- Work instructions:
Line by line, return the listing exactly, without any of the images.

----------

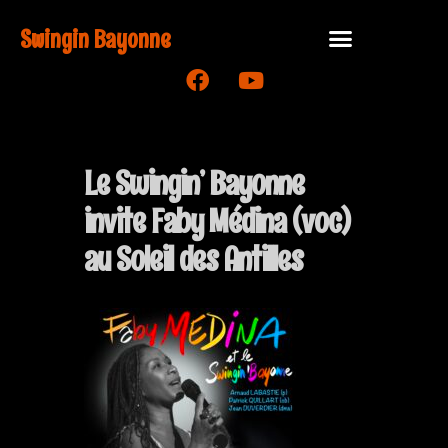
Swingin Bayonne
Le Swingin’ Bayonne
invite Faby Médina (voc)
au Soleil des Antilles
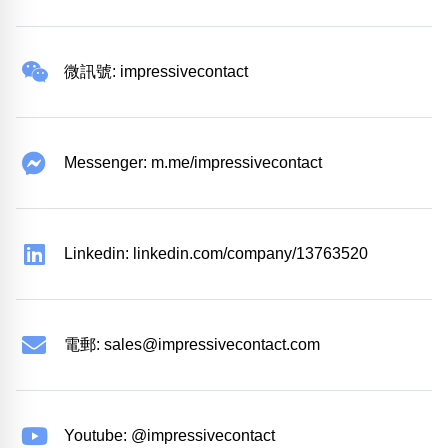
微訊號: impressivecontact
Messenger: m.me/impressivecontact
Linkedin: linkedin.com/company/13763520
電郵:
sales@impressivecontact.com
Youtube: @impressivecontact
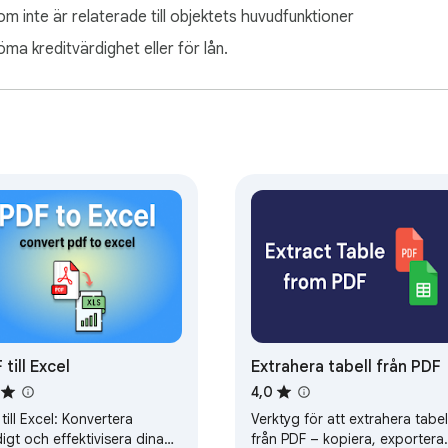
m inte är relaterade till objektets huvudfunktioner
öma kreditvärdighet eller för lån.
 till Excel
Extrahera tabell från PDF
4,0
till Excel: Konvertera
Verktyg för att extrahera tabel
igt och effektivisera dina
från PDF – kopiera, exportera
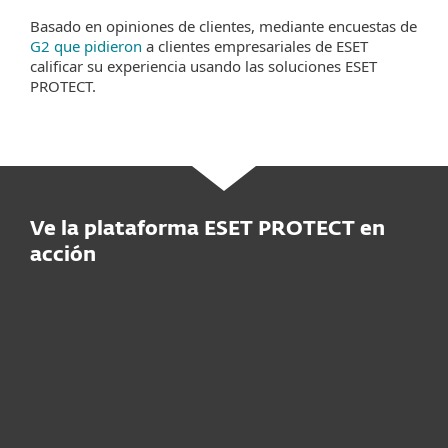
Basado en opiniones de clientes, mediante encuestas de
G2 que pidieron
a clientes empresariales de ESET
calificar su experiencia usando las soluciones ESET
PROTECT.
Ve la plataforma ESET PROTECT en
acción
Solicite una oferta a medida
Pruebe antes de comprar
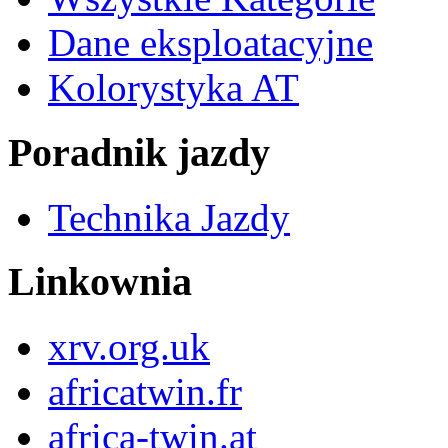
Dane eksploatacyjne
Kolorystyka AT
Poradnik jazdy
Technika Jazdy
Linkownia
xrv.org.uk
africatwin.fr
africa-twin.at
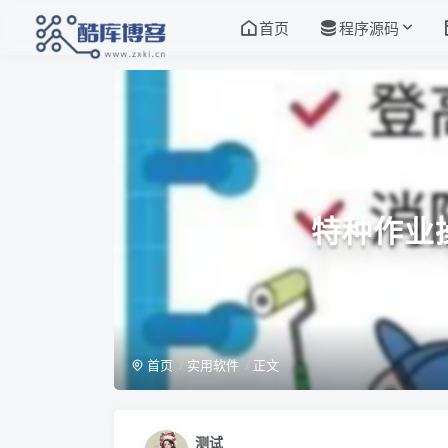
首页
程序源码
特种作业
首页
实用软件
正文
测试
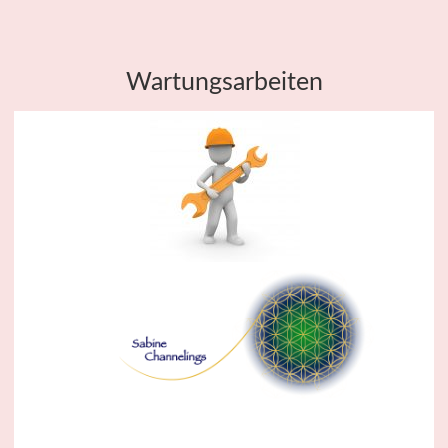
Wartungsarbeiten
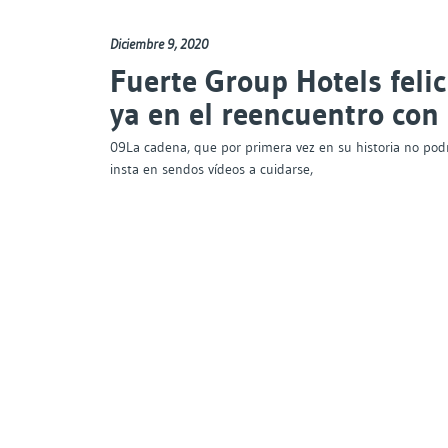
Diciembre 9, 2020
Fuerte Group Hotels feli
ya en el reencuentro con 
09La cadena, que por primera vez en su historia no podr
insta en sendos vídeos a cuidarse,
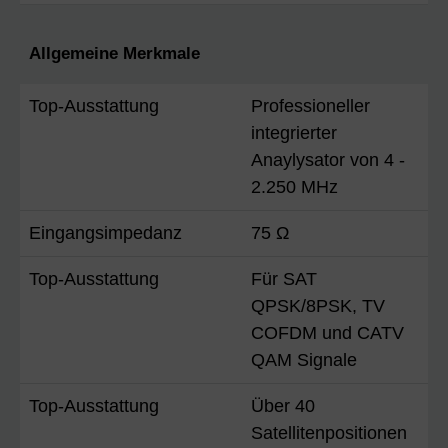
Allgemeine Merkmale
Top-Ausstattung
Professioneller
integrierter
Anaylysator von 4 -
2.250 MHz
Eingangsimpedanz
75 Ω
Top-Ausstattung
Für SAT
QPSK/8PSK, TV
COFDM und CATV
QAM Signale
Top-Ausstattung
Über 40
Satellitenpositionen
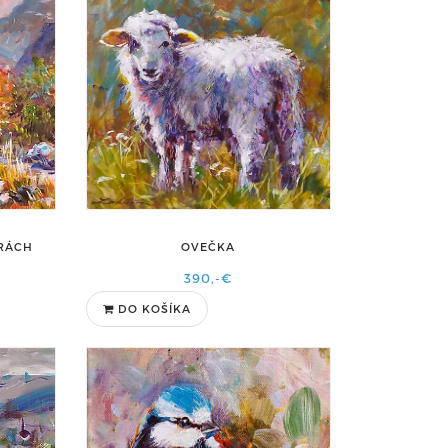
TRÁCH
OVEČKA
390,-€
DO KOŠÍKA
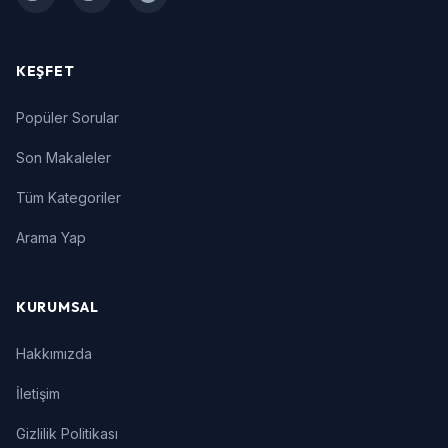
Facebook
Twitter
Instagram
KEŞFET
Popüler Sorular
Son Makaleler
Tüm Kategoriler
Arama Yap
KURUMSAL
Hakkımızda
İletişim
Gizlilik Politikası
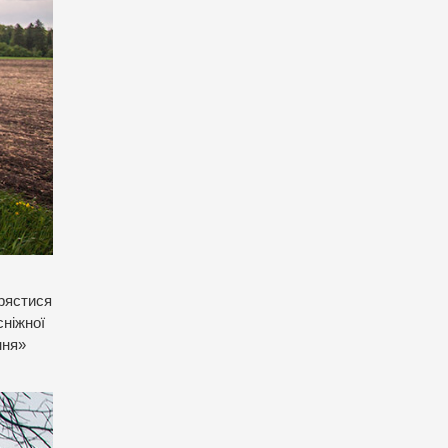
трястися
сніжної
ння»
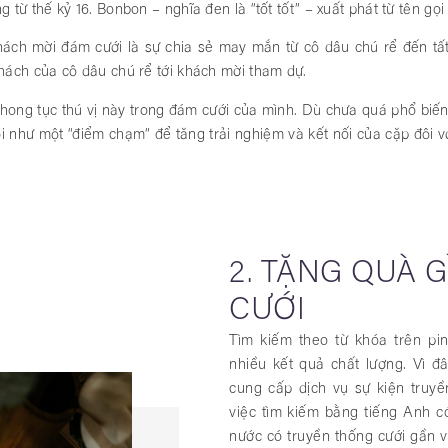
 từ thế kỷ 16. Bonbon – nghĩa đen là “tốt tốt” – xuất phát từ tên gọ
ách mời đám cưới là sự chia sẻ may mắn từ cô dâu chú rể đến tất
hách của cô dâu chú rể tới khách mời tham dự.
phong tục thú vị này trong đám cưới của mình. Dù chưa quá phổ bi
i như một “điểm chạm” để tăng trải nghiệm và kết nối của cặp đôi v
2. TẶNG QUÀ 
CƯỚI
Tìm kiếm theo từ khóa trên pin
nhiều kết quả chất lượng. Vì
cung cấp dịch vụ sự kiện truy
việc tìm kiếm bằng tiếng Anh có 
nước có truyền thống cưới gần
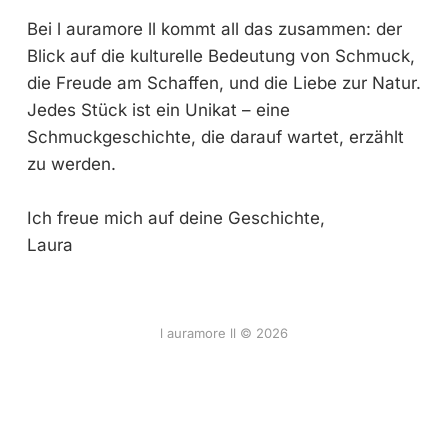
Bei l auramore ll kommt all das zusammen: der
Blick auf die kulturelle Bedeutung von Schmuck,
die Freude am Schaffen, und die Liebe zur Natur.
Jedes Stück ist ein Unikat – eine
Schmuckgeschichte, die darauf wartet, erzählt
zu werden.
Ich freue mich auf deine Geschichte,
Laura
l auramore ll © 2026
Sign up
FAQ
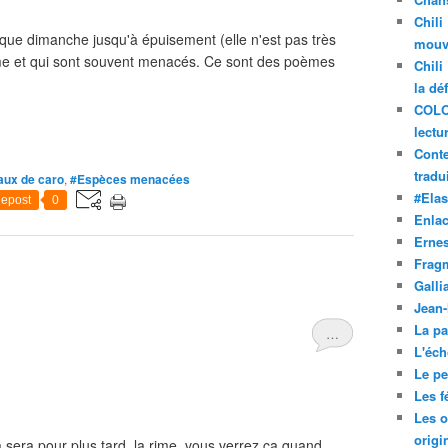
Chili
aque dimanche jusqu'à épuisement (elle n'est pas très
mouve
ime et qui sont souvent menacés. Ce sont des poèmes
Chili
la dé
COLO
lectu
Conte
tradui
aux de caro
,
#Espèces menacées
#Ela
epost
0
Enla
Ernes
Frag
Galli
Jean
La pa
…
L'éch
Le pet
Les f
Les o
origi
ça sera pour plus tard, la rime, vous verrez ça quand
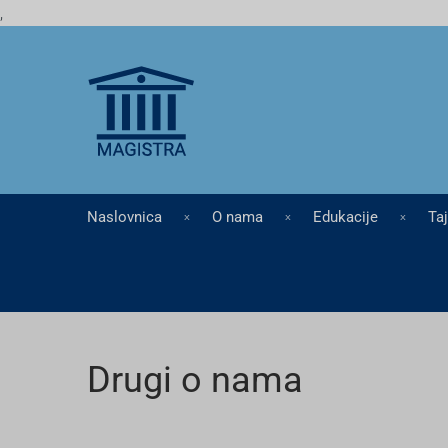
,
Naslovnica
O nama
Edukacije
Ta
Drugi o nama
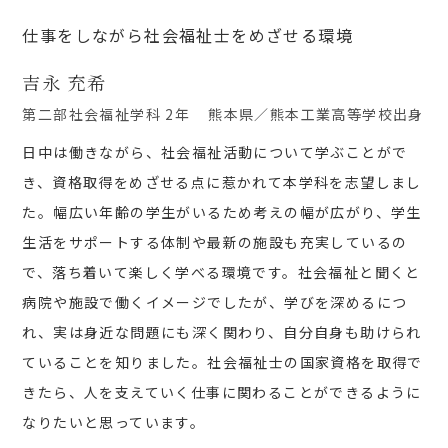
仕事をしながら社会福祉士をめざせる環境
吉永 充希
第二部社会福祉学科 2年
熊本県／熊本工業高等学校出身
日中は働きながら、社会福祉活動について学ぶことがで
き、資格取得をめざせる点に惹かれて本学科を志望しまし
た。幅広い年齢の学生がいるため考えの幅が広がり、学生
生活をサポートする体制や最新の施設も充実しているの
で、落ち着いて楽しく学べる環境です。社会福祉と聞くと
病院や施設で働くイメージでしたが、学びを深めるにつ
れ、実は身近な問題にも深く関わり、自分自身も助けられ
ていることを知りました。社会福祉士の国家資格を取得で
きたら、人を支えていく仕事に関わることができるように
なりたいと思っています。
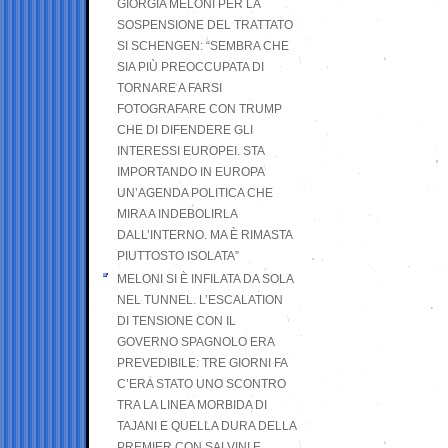
GIORGIA MELONI PER LA
SOSPENSIONE DEL TRATTATO
SI SCHENGEN: “SEMBRA CHE
SIA PIÙ PREOCCUPATA DI
TORNARE A FARSI
FOTOGRAFARE CON TRUMP
CHE DI DIFENDERE GLI
INTERESSI EUROPEI. STA
IMPORTANDO IN EUROPA
UN’AGENDA POLITICA CHE
MIRA A INDEBOLIRLA
DALL’INTERNO. MA È RIMASTA
PIUTTOSTO ISOLATA”
MELONI SI È INFILATA DA SOLA
NEL TUNNEL. L’ESCALATION
DI TENSIONE CON IL
GOVERNO SPAGNOLO ERA
PREVEDIBILE: TRE GIORNI FA
C’ERA STATO UNO SCONTRO
TRA LA LINEA MORBIDA DI
TAJANI E QUELLA DURA DELLA
PREMIER CON SALVINI E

----------

- Solution to the exercise:
Swingin Bayonne
Le Swingin’ Bayonne
invite Faby Médina (voc)
au Soleil des Antilles
微訊號: impressivecontact
Messenger: m.me/impressivecontact
Linkedin: linkedin.com/company/13763520
電郵:
sales@impressivecontact.com
Youtube: @impressivecontact
m inte är relaterade till objektets huvudfunktioner
öma kreditvärdighet eller för lån.
 till Excel
Extrahera tabell från PDF
4,0
till Excel: Konvertera
Verktyg för att extrahera tabel
igt och effektivisera dina
från PDF – kopiera, exportera
Basado en opiniones de clientes, mediante encuestas de
G2 que pidieron
a clientes empresariales de ESET
calificar su experiencia usando las soluciones ESET
PROTECT.
Ve la plataforma ESET PROTECT en
acción
Solicite una oferta a medida
Pruebe antes de comprar
Dane eksploatacyjne
Kolorystyka AT
Poradnik jazdy
Technika Jazdy
Linkownia
xrv.org.uk
africatwin.fr
africa-twin.at
首页
程序源码
特种作业
首页
实用软件
正文
测试
Wartungsarbeiten
Diciembre 9, 2020
Fuerte Group Hotels feli
ya en el reencuentro con 
09La cadena, que por primera vez en su historia no podr
insta en sendos vídeos a cuidarse,
Allgemeine Merkmale
Top-Ausstattung
Professioneller
integrierter
Anaylysator von 4 -
2.250 MHz
Eingangsimpedanz
75 Ω
Top-Ausstattung
Für SAT
QPSK/8PSK, TV
COFDM und CATV
QAM Signale
Top-Ausstattung
Über 40
Satellitenpositionen
TRÁCH
OVEČKA
390,-€
DO KOŠÍKA
Facebook
Twitter
Instagram
KEŞFET
Popüler Sorular
Son Makaleler
Tüm Kategoriler
Arama Yap
KURUMSAL
Hakkımızda
İletişim
Gizlilik Politikası
трястися
сніжної
ння»
 từ thế kỷ 16. Bonbon – nghĩa đen là “tốt tốt” – xuất phát từ tên gọ
ách mời đám cưới là sự chia sẻ may mắn từ cô dâu chú rể đến tất
hách của cô dâu chú rể tới khách mời tham dự.
phong tục thú vị này trong đám cưới của mình. Dù chưa quá phổ bi
i như một “điểm chạm” để tăng trải nghiệm và kết nối của cặp đôi v
2. TẶNG QUÀ 
CƯỚI
Tìm kiếm theo từ khóa trên pin
nhiều kết quả chất lượng. Vì
cung cấp dịch vụ sự kiện truy
việc tìm kiếm bằng tiếng Anh có 
nước có truyền thống cưới gần
Bei l auramore ll kommt all das zusammen: der
Blick auf die kulturelle Bedeutung von Schmuck,
die Freude am Schaffen, und die Liebe zur Natur.
Jedes Stück ist ein Unikat – eine
Schmuckgeschichte, die darauf wartet, erzählt
zu werden.
Ich freue mich auf deine Geschichte,
Laura
l auramore ll © 2026
Sign up
FAQ
Chili
aque dimanche jusqu'à épuisement (elle n'est pas très
mouve
ime et qui sont souvent menacés. Ce sont des poèmes
Chili
la dé
COLO
lectu
Conte
tradui
aux de caro
,
#Espèces menacées
#Ela
epost
0
Enla
Ernes
Frag
Galli
Jean
La pa
…
L'éch
Le pet
Les f
Les o
origi
ça sera pour plus tard, la rime, vous verrez ça quand
,
Naslovnica
O nama
Edukacije
Ta
Drugi o nama
仕事をしながら社会福祉士をめざせる環境
吉永 充希
第二部社会福祉学科 2年
熊本県／熊本工業高等学校出身
日中は働きながら、社会福祉活動について学ぶことがで
き、資格取得をめざせる点に惹かれて本学科を志望しまし
た。幅広い年齢の学生がいるため考えの幅が広がり、学生
生活をサポートする体制や最新の施設も充実しているの
で、落ち着いて楽しく学べる環境です。社会福祉と聞くと
病院や施設で働くイメージでしたが、学びを深めるにつ
れ、実は身近な問題にも深く関わり、自分自身も助けられ
ていることを知りました。社会福祉士の国家資格を取得で
きたら、人を支えていく仕事に関わることができるように
なりたいと思っています。
GIORGIA MELONI PER LA
SOSPENSIONE DEL TRATTATO
SI SCHENGEN: “SEMBRA CHE
SIA PIÙ PREOCCUPATA DI
TORNARE A FARSI
FOTOGRAFARE CON TRUMP
CHE DI DIFENDERE GLI
INTERESSI EUROPEI. STA
IMPORTANDO IN EUROPA
UN’AGENDA POLITICA CHE
MIRA A INDEBOLIRLA
DALL’INTERNO. MA È RIMASTA
PIUTTOSTO ISOLATA”
MELONI SI È INFILATA DA SOLA
NEL TUNNEL. L’ESCALATION
DI TENSIONE CON IL
GOVERNO SPAGNOLO ERA
PREVEDIBILE: TRE GIORNI FA
C’ERA STATO UNO SCONTRO
TRA LA LINEA MORBIDA DI
TAJANI E QUELLA DURA DELLA
PREMIER CON SALVINI E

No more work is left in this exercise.